Put -l after -0 (no argument to -l) when you want the standard pair.

Paragraph mode keeps trailing blanks#

-00 (paragraph mode) sets $/ = "". Perl reads up to and including the blank-line separator. Without -l, the separator stays attached to each paragraph; printing it back out preserves the blank line. With -l, the separator is chomped and $\ = "\n" appends one newline on output — paragraphs collapse.

$ printf 'a\n\nb\n\nc\n' | pperl -00 -pe ''
a

b

c
$ printf 'a\n\nb\n\nc\n' | pperl -00 -lpe ''
a
b
c

Know which one you want.

-0777 and $.#

Under -0777, each file is one record. $. increments per record, so $. is the number of files processed, not the number of lines.

pperl -0777 -e 'while (<>) { print "file $.: length=", length, "\n" }' *.txt
# file 1: length=1024
# file 2: length=2048

The -F interpretation of its argument#

-F takes a regex. Perl versions before 5.10 required you to write the delimiters; modern pperl accepts both forms:

pperl -F:      -lane '...'                    # bare: Perl quotes it
pperl -F/:/    -lane '...'                    # explicit delimiters
pperl -F'\t'   -lane '...'                    # tab — regex form

The common mistake is a literal tab in a shell where the terminal swallowed it:

pperl -F'	' -lane '...'                   # fragile: tab may be a space in your paste

Write -F'\t' unless you are pasting from known-good source.
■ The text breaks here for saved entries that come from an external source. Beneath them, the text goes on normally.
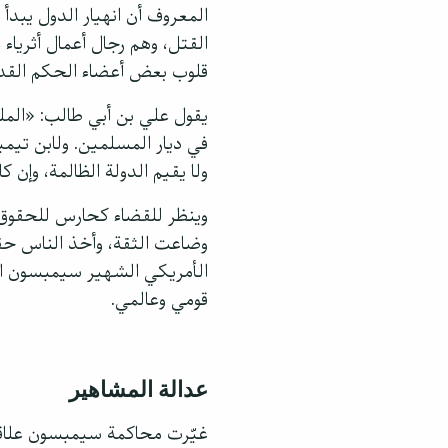
المعروف أن انهيار الدول يبد
القتل، وهم رجال أعمال أثرياء
قلوب بعض أعضاء الحكم القديم، 
يقول علي بن أبي طالب: «المل
في ديار المسلمين. ولابن تيمية
ولا يقيم الدولة الظالمة، وإن 
وينظر للقضاء كحارس للحقوق و
وضاعت الثقة، وأخذ الناس حقوق
الأمريكي الشهير سيمبسون الذ
قومي وعالمي.
عدالة المشاهير
غيّرت محاكمة سيمبسون علاقة 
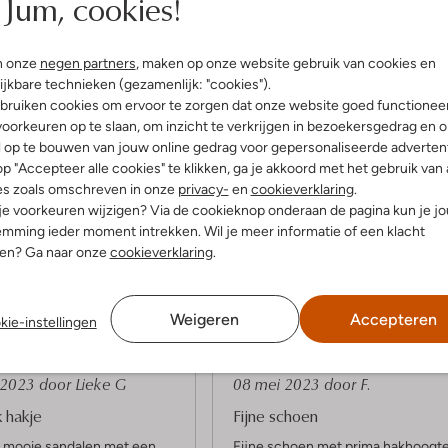
Jum, cookies!
n onze
negen partners
, maken op onze website gebruik van cookies en
ijkbare technieken (gezamenlijk: "cookies").
bruiken cookies om ervoor te zorgen dat onze website goed functionee
oorkeuren op te slaan, om inzicht te verkrijgen in bezoekersgedrag en 
l op te bouwen van jouw online gedrag voor gepersonaliseerde advertent
p "Accepteer alle cookies" te klikken, ga je akkoord met het gebruik van 
es zoals omschreven in onze
privacy-
en
cookieverklaring
.
 je voorkeuren wijzigen? Via de cookieknop onderaan de pagina kun je j
Product informatie
mming ieder moment intrekken. Wil je meer informatie of een klacht
nen? Ga naar onze
cookieverklaring
.
Weigeren
Accepteren
kie-instellingen
5
(5)
(5)
S
i 2023
door Lieke G
08 mei 2023
door F.
t
k hakje
Fijne schoen
e
 mooie sandalen met een
Fijne schoen met prima hakhoogt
Operator precedence around print#

print has lower precedence than most operators. This trips people whose awk reflex is wrong for Perl:

# Wrong: prints into a filehandle named "..."
pperl -ne 'print "out.txt" $_'

# Right: parentheses or commas
pperl -ne 'print $_, "\n"'
pperl -ne 'print("foo\n")'

# Wrong: the binary || applies to print's argument list
pperl -ne 'print if $_ || "never"'            # works but obscure

# One particular case worth memorising:
pperl -ne 'print (1+1)*2'                     # prints 2, not 4
# ^ print(1+1) is the function call; *2 is applied to its return value

When in doubt, put parentheses around print’s arguments or end the program with an explicit semicolon.

tr is not a regex#

tr / y take character sets, not patterns. tr/\d/X/ does NOT match digits — it replaces literal backslash-d characters.
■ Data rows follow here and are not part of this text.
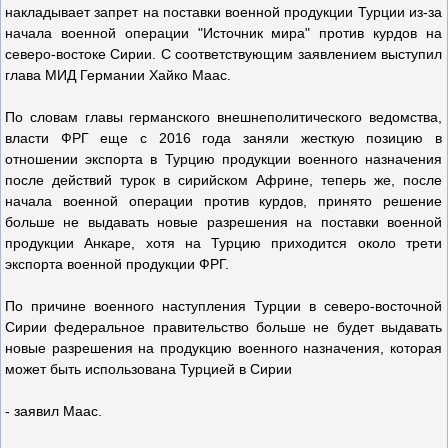
накладывает запрет на поставки военной продукции Турции из-за
начала военной операции "Источник мира" против курдов на
северо-востоке Сирии. С соответствующим заявлением выступил
глава МИД Германии Хайко Маас.
По словам главы германского внешнеполитического ведомства,
власти ФРГ еще с 2016 года заняли жесткую позицию в
отношении экспорта в Турцию продукции военного назначения
после действий турок в сирийском Африне, теперь же, после
начала военной операции против курдов, принято решение
больше не выдавать новые разрешения на поставки военной
продукции Анкаре, хотя на Турцию приходится около трети
экспорта военной продукции ФРГ.
По причине военного наступления Турции в северо-восточной
Сирии федеральное правительство больше не будет выдавать
новые разрешения на продукцию военного назначения, которая
может быть использована Турцией в Сирии
- заявил Маас.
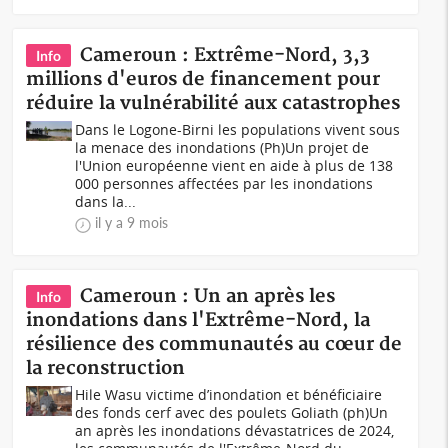
Cameroun : Extrême-Nord, 3,3
Info
millions d'euros de financement pour
réduire la vulnérabilité aux catastrophes
Dans le Logone-Birni les populations vivent sous
la menace des inondations (Ph)Un projet de
l'Union européenne vient en aide à plus de 138
000 personnes affectées par les inondations
dans la...
il y a 9 mois
Cameroun : Un an après les
Info
inondations dans l'Extrême-Nord, la
résilience des communautés au cœur de
la reconstruction
Hile Wasu victime d’inondation et bénéficiaire
des fonds cerf avec des poulets Goliath (ph)Un
an après les inondations dévastatrices de 2024,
pperl -pe 'tr/0-9/X/'                         # replace digits with X (character range)
pperl -pe 's/\d/X/g'                          # replace digits with X (regex)
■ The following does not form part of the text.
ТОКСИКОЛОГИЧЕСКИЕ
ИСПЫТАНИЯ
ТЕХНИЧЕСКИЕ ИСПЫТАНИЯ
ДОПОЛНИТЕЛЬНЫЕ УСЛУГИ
Use tr for character-class work (case conversion, deletion, ranges) and s/// when you need any regex machinery.

BEGIN and END scope#

BEGIN { ... } and END { ... } blocks are part of the program, not the loop body. Variables declared with my inside BEGIN are not visible to the loop body. Use our or global variables for state that needs to persist from BEGIN into the loop:

# Wrong: $greeting is not in scope inside the loop
pperl -ne 'BEGIN { my $greeting = "Hi"; } print "$greeting $_"'

# Right: declare without my, or use our
pperl -ne 'BEGIN { $greeting = "Hi"; } print "$greeting $_"'

In practice, most BEGIN blocks do setup with side effects ($\ = "\n", setting a format) rather than bindings.

die and the \n convention#

die without a trailing \n appends " at -e line N.\n" to its message. With a trailing \n, it prints the message as-is. Choose deliberately:

# Developer diagnostic — want the location
pperl -E 'die "unreachable" if $x > 100'

# User-facing message — don't leak program structure
pperl -E 'die "bad input\n" unless /\d+/'

The same rule applies to warn.

Missing newline at end of file#

If the last line of an input file has no trailing newline, -l still chomps what’s there (nothing), and $_ still lacks a \n. -p reprints it without a final newline, and the next line of shell output runs into it. Rarely a correctness problem; often a display problem.

pperl -pe '' no-final-newline.txt             # output lacks trailing \n

Find out more#

  • switches — the mechanical expansions of every flag mentioned here.

  • perlvar — the full definition of every special variable that the traps above depend on ($/, $\, $., $ARGV, @ARGV).

  • perlop — the diamond operator, tr, and the quoting forms referenced above.